● EXERCISE OBJECTIVE
Start at the line in the entries below that contains "Cuidado del Bebe", stop at the line that contains "Más Información", and output exactly the lines in that span, both ends included.

● MATERIAL SUPPLIED
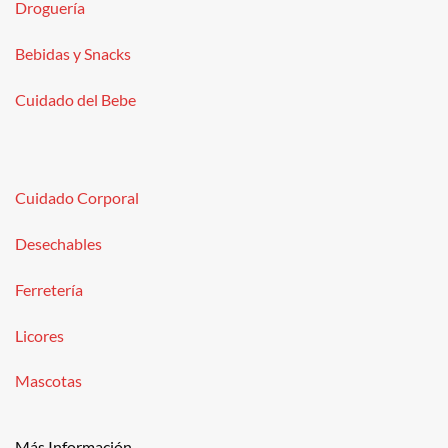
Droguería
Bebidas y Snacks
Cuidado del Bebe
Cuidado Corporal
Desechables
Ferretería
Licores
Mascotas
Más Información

...

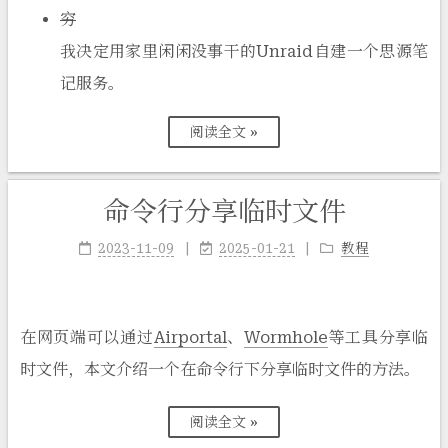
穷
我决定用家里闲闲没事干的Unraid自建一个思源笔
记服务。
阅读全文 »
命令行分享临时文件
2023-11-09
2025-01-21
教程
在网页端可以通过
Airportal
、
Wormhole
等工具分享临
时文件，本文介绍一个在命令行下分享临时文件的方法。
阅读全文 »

* * *

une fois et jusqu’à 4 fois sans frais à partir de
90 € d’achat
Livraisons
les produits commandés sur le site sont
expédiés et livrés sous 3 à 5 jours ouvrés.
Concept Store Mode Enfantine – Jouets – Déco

● OUTPUT OF THE TASK
Cuidado del Bebe
Cuidado Corporal
Desechables
Ferretería
Licores
Mascotas
Más Información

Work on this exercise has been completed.